◆ Try it ◆
Go through the data below and return each line where the string "européen" occurs.

[Page images and extracted text]
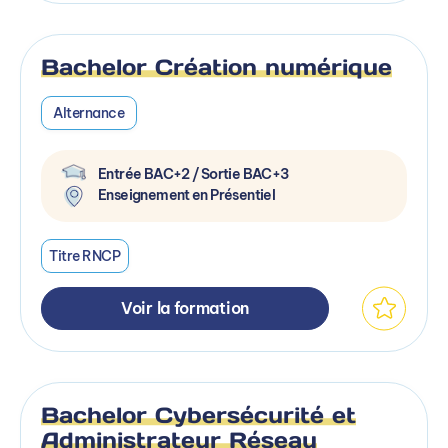
Bachelor Création numérique
Alternance
Entrée BAC+2 / Sortie BAC+3
Enseignement en Présentiel
Titre RNCP
Voir la formation
Bachelor Cybersécurité et
Administrateur Réseau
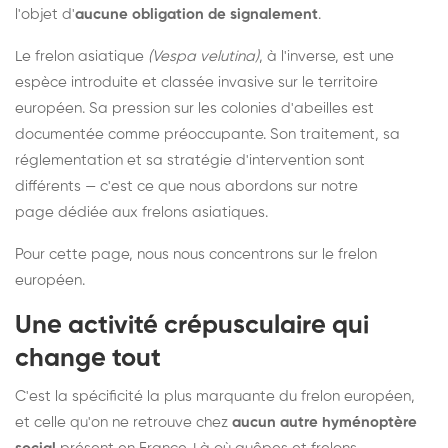
l'objet d'
aucune obligation de signalement
.
Le frelon asiatique
(Vespa velutina)
, à l'inverse, est une
espèce introduite et classée invasive sur le territoire
européen. Sa pression sur les colonies d'abeilles est
documentée comme préoccupante. Son traitement, sa
réglementation et sa stratégie d'intervention sont
différents — c'est ce que nous abordons sur notre
page dédiée aux frelons asiatiques
.
Pour cette page, nous nous concentrons sur le frelon
européen.
Une activité crépusculaire qui
change tout
C'est la spécificité la plus marquante du frelon européen,
et celle qu'on ne retrouve chez
aucun autre hyménoptère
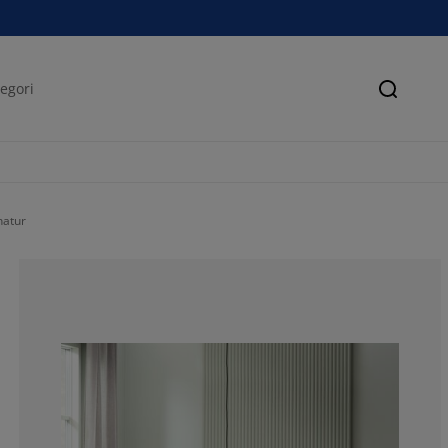
Søk
natur
65.90038314176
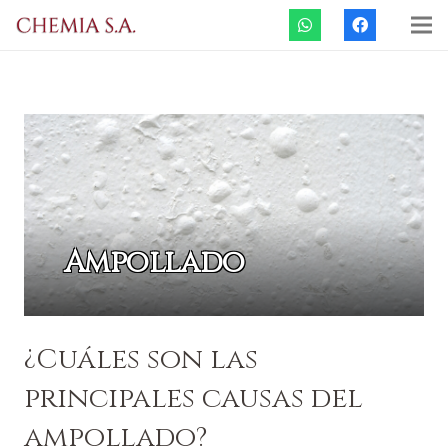
Ampollado
¿Cuáles son las
principales causas del
ampollado?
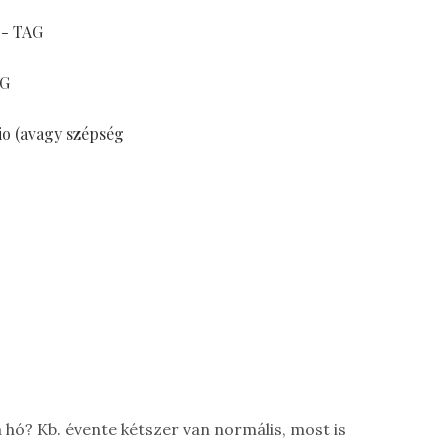
 - TAG
AG
io (avagy szépség
 hó? Kb. évente kétszer van normális, most is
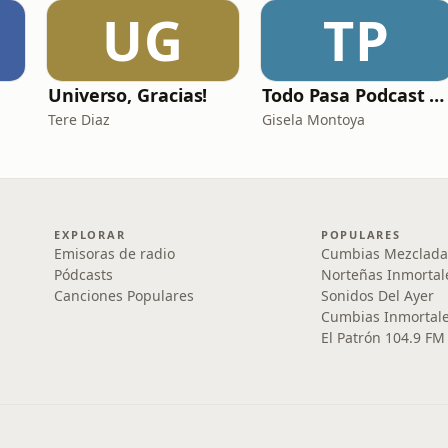
UG
TP
Universo, Gracias!
Todo Pasa Podcast por Gisela Montoya
Tere Diaz
Gisela Montoya
EXPLORAR
POPULARES
Emisoras de radio
Cumbias Mezclada
Pódcasts
Norteñas Inmortal
Canciones Populares
Sonidos Del Ayer
Cumbias Inmortale
El Patrón 104.9 FM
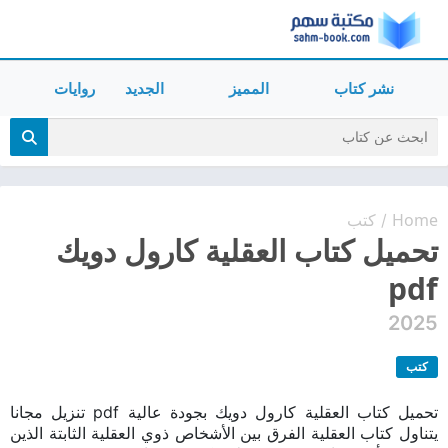
نشر كتاب
المميز
الجديد
روايات
Home
كتب
/
تحميل كتاب العقلية كارول دويك
pdf
2025
كتب
تحميل كتاب العقلية كارول دويك بجودة عالية pdf تنزيل مجانا
يتناول كتاب العقلية الفرق بين الأشخاص ذوي العقلية الثابتة الذين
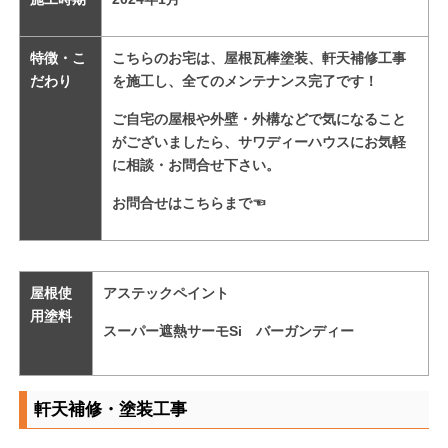
特徴・こ
こちらのお宅は、
屋根瓦棒塗装、軒天補修工事
だわり
を施工し、
全てのメンテナンス完了です！
ご自宅の屋根や外壁・外構などで気になること
がございましたら、サワディーハウスにお気軽
に相談・お問合せ下さい。
お問合せはこちらまで
☜
屋根使
アステックペイント
用塗料
スーパー遮熱サーモSi バーガンディー
軒天補修・塗装工事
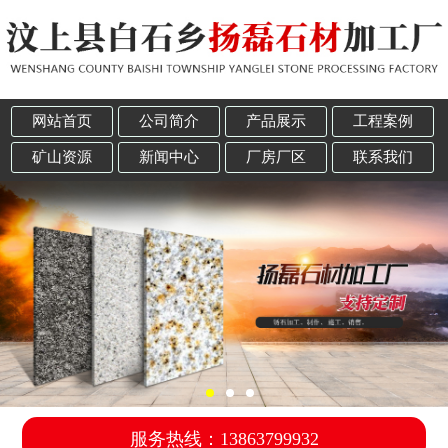
网站首页
公司简介
产品展示
工程案例
矿山资源
新闻中心
厂房厂区
联系我们
服务热线：13863799932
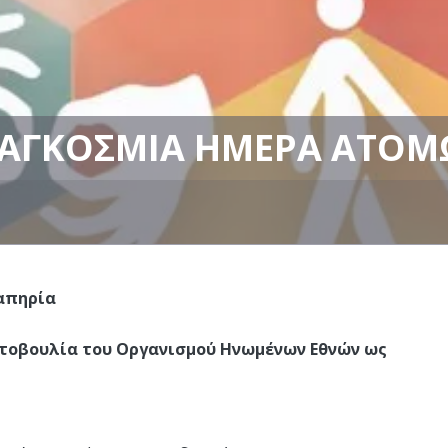
 ΠΑΓΚΌΣΜΙΑ ΗΜΈΡΑ ΑΤΌΜ
ναπηρία
ρωτοβουλία του Οργανισμού Ηνωμένων Εθνών ως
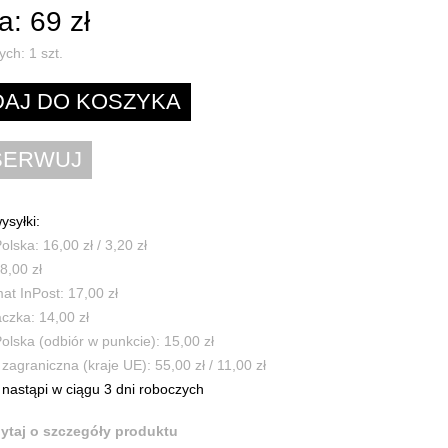
: 69 zł
ych:
1
szt.
ysyłki:
olska: 16,00 zł / 3,20 zł
8,00 zł
t InPost: 17,00 zł
czka: 14,00 zł
olska (odbiór w punkcie): 15,00 zł
zagraniczna (kraje UE): 55,00 zł / 11,00 zł
nastąpi w ciągu 3 dni roboczych
ytaj o szczegóły produktu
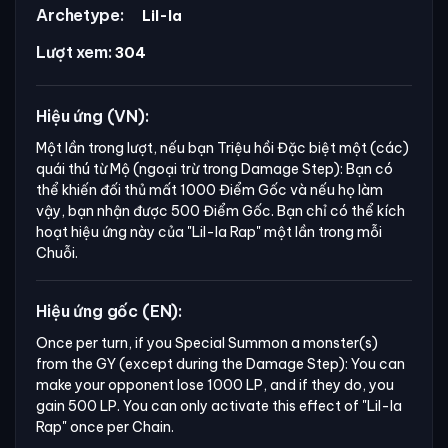
Archetype:
Lil-la
Lượt xem:
304
Hiệu ứng (VN):
Một lần trong lượt, nếu bạn Triệu hồi Đặc biệt một (các)
quái thú từ Mộ (ngoại trừ trong Damage Step): Bạn có
thể khiến đối thủ mất 1000 Điểm Gốc và nếu họ làm
vậy, bạn nhận được 500 Điểm Gốc. Bạn chỉ có thể kích
hoạt hiệu ứng này của
"Lil-la Rap"
một lần trong mỗi
Chuỗi.
Hiệu ứng gốc (EN):
Once per turn, if you Special Summon a monster(s) 
from the GY (except during the Damage Step): You can 
make your opponent lose 1000 LP, and if they do, you 
gain 500 LP. You can only activate this effect of "Lil-la 
Rap" once per Chain.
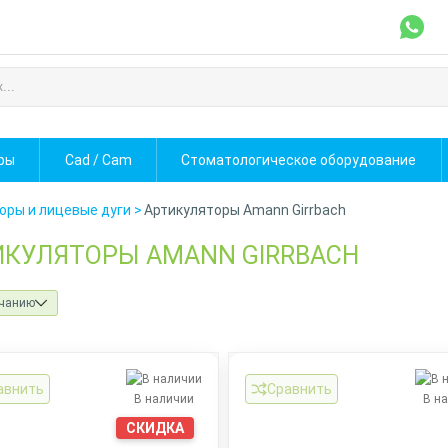
фы
Cad / Cam
Стоматологическое оборудование
оры и лицевые дуги
>
Артикуляторы Amann Girrbach
ИКУЛЯТОРЫ AMANN GIRRBACH
чанию
авнить
Сравнить
В наличии
В н
СКИДКА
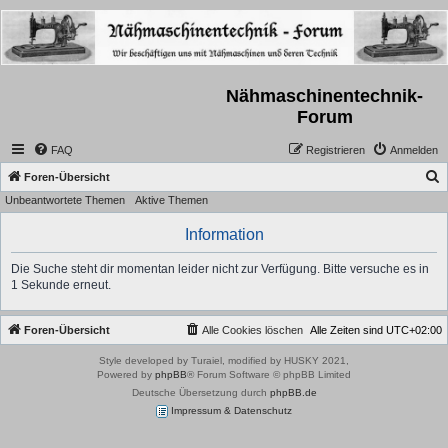
Nähmaschinentechnik-
Forum
FAQ
Registrieren
Anmelden
S
Foren-Übersicht
Unbeantwortete Themen
Aktive Themen
u
c
Information
h
Die Suche steht dir momentan leider nicht zur Verfügung. Bitte versuche es in
e
1 Sekunde erneut.
Foren-Übersicht
Alle Cookies löschen
Alle Zeiten sind
UTC+02:00
Style developed by Turaiel, modified by HUSKY 2021,
Powered by
phpBB
® Forum Software © phpBB Limited
Deutsche Übersetzung durch
phpBB.de
Impressum & Datenschutz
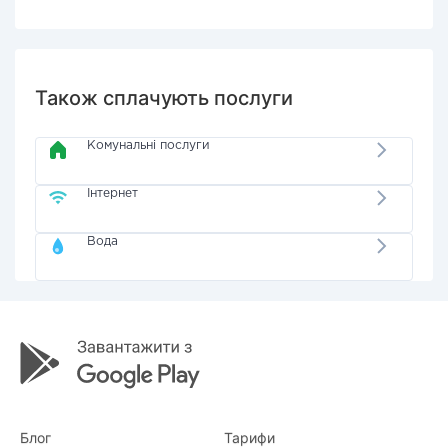
Також сплачують послуги
Комунальні послуги
Інтернет
Вода
Блог
Тарифи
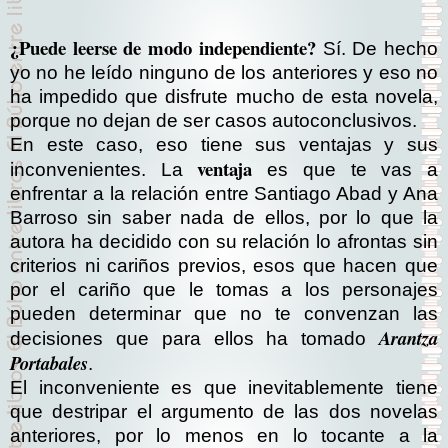
¿Puede leerse de modo independiente?
Sí. De hecho
yo no he leído ninguno de los anteriores y eso no
ha impedido que disfrute mucho de esta novela,
porque no dejan de ser casos autoconclusivos.
En este caso, eso tiene sus ventajas y sus
ventaja
inconvenientes. La
es que te vas a
enfrentar a la relación entre Santiago Abad y Ana
Barroso sin saber nada de ellos, por lo que la
autora ha decidido con su relación lo afrontas sin
criterios ni cariños previos, esos que hacen que
por el cariño que le tomas a los personajes
pueden determinar que no te convenzan las
Arantza
decisiones que para ellos ha tomado
Portabales
.
El inconveniente es que inevitablemente tiene
que destripar el argumento de las dos novelas
anteriores, por lo menos en lo tocante a la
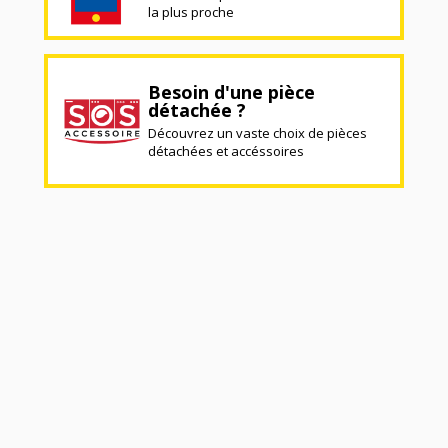
la plus proche
Besoin d'une pièce
détachée ?
Découvrez un vaste choix de pièces
détachées et accéssoires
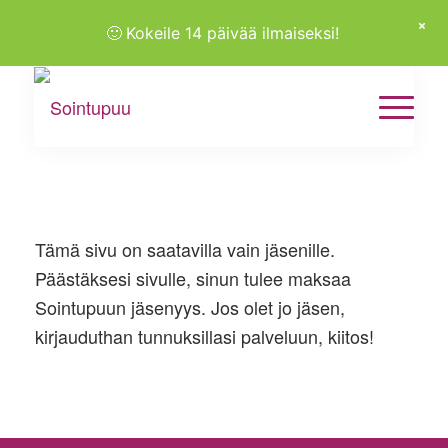
🙂
Kokeile 14 päivää ilmaiseksi!
Tämä sivu on saatavilla vain jäsenille.
Päästäksesi sivulle, sinun tulee maksaa
Sointupuun jäsenyys. Jos olet jo jäsen,
kirjauduthan tunnuksillasi palveluun, kiitos!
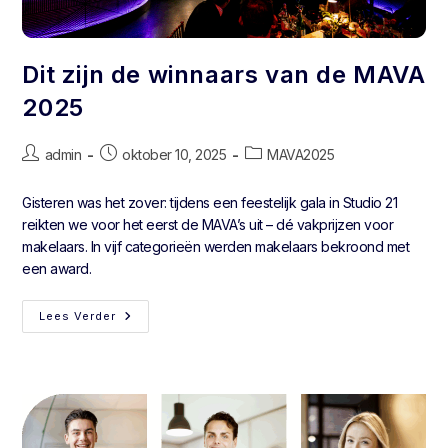
Dit zijn de winnaars van de MAVA
2025
admin
oktober 10, 2025
MAVA2025
Gisteren was het zover: tijdens een feestelijk gala in Studio 21
reikten we voor het eerst de MAVA’s uit – dé vakprijzen voor
makelaars. In vijf categorieën werden makelaars bekroond met
een award.
Lees Verder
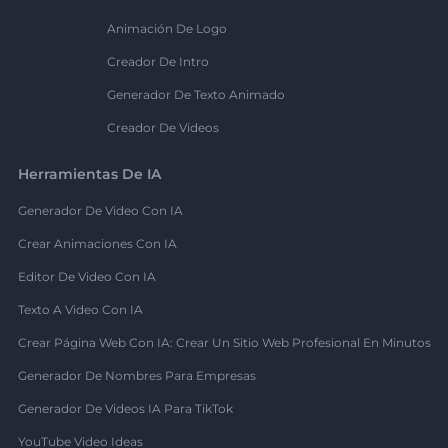
Animación De Logo
Creador De Intro
Generador De Texto Animado
Creador De Videos
Herramientas De IA
Generador De Video Con IA
Crear Animaciones Con IA
Editor De Video Con IA
Texto A Video Con IA
Crear Página Web Con IA: Crear Un Sitio Web Profesional En Minutos
Generador De Nombres Para Empresas
Generador De Videos IA Para TikTok
YouTube Video Ideas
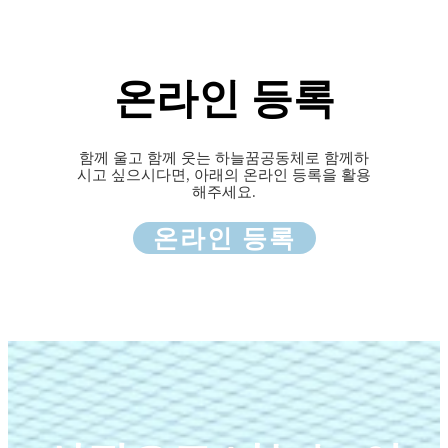
온라인 등록
함께 울고 함께 웃는 하늘꿈공동체로 함께하
시고 싶으시다면, 아래의 온라인 등록을 활용
해주세요.
온라인 등록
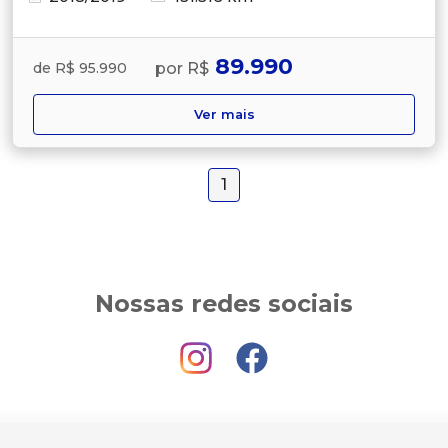
89.990
por R$
de R$ 95.990
Ver mais
1
Nossas redes sociais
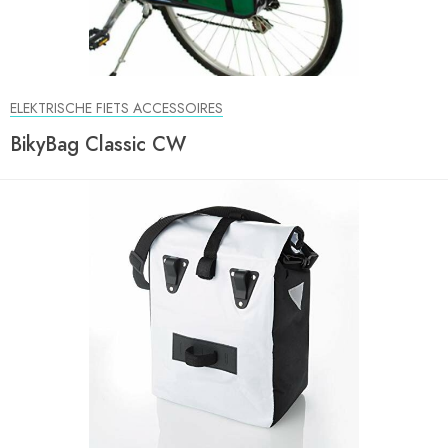
ELEKTRISCHE FIETS ACCESSOIRES
BikyBag Classic CW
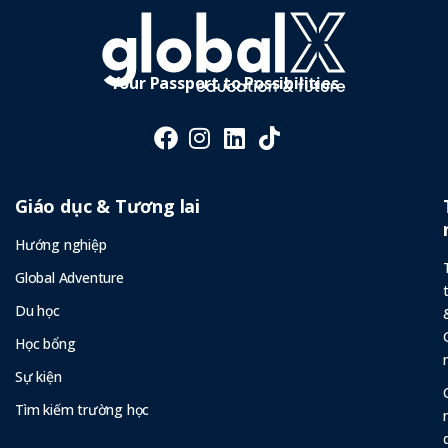
Your Passport to Possibilities
Giáo dục & Tương lai
Hướng nghiệp
Global Adventure
Du học
Học bổng
Sự kiện
Tìm kiếm trường học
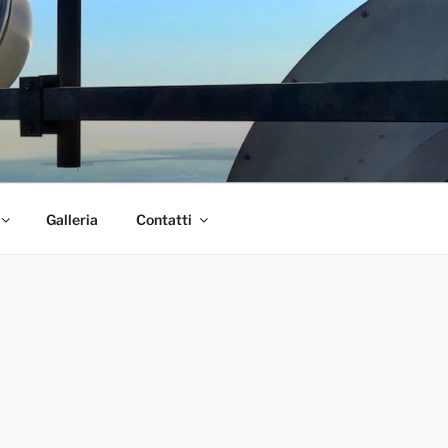
Galleria
Contatti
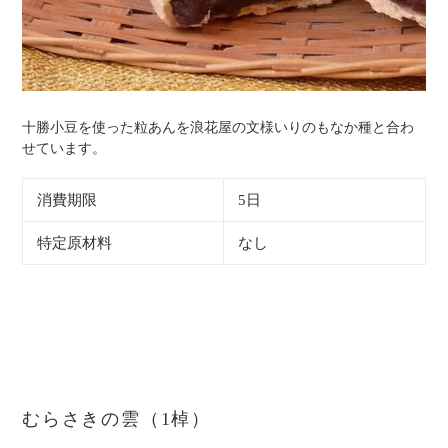
十勝小豆を使った粒あんを浪花屋の文様いりのもなか種と合わ
せています。
消費期限
5日
特定原材料
なし
むらさきの雲（1棹）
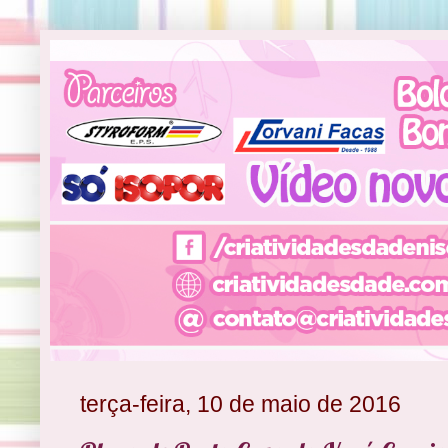
terça-feira, 10 de maio de 2016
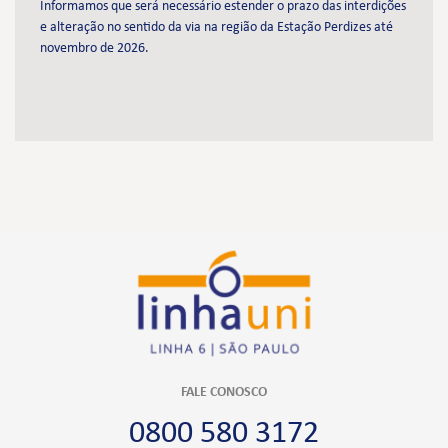
Informamos que será necessário estender o prazo das interdições
e alteração no sentido da via na região da Estação Perdizes até
novembro de 2026.
FALE CONOSCO
0800 580 3172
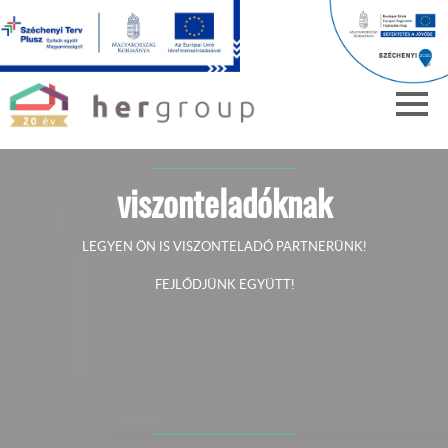
viszonteladóknak
LEGYEN ÖN IS VISZONTELADÓ PARTNERÜNK!
FEJLŐDJÜNK EGYÜTT!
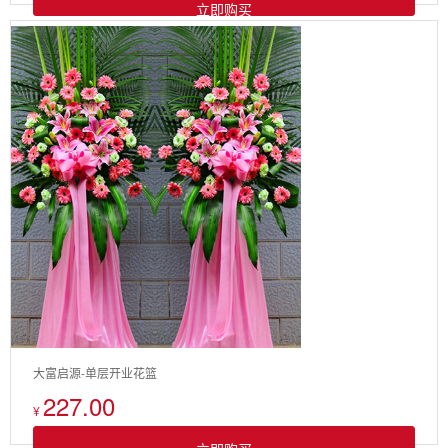
立即购买
大富启源-单层开业花篮
227.00
¥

◆ Exercise output ◆
européen. Sa pression sur les colonies d'abeilles est
européen.
C'est la spécificité la plus marquante du frelon européen,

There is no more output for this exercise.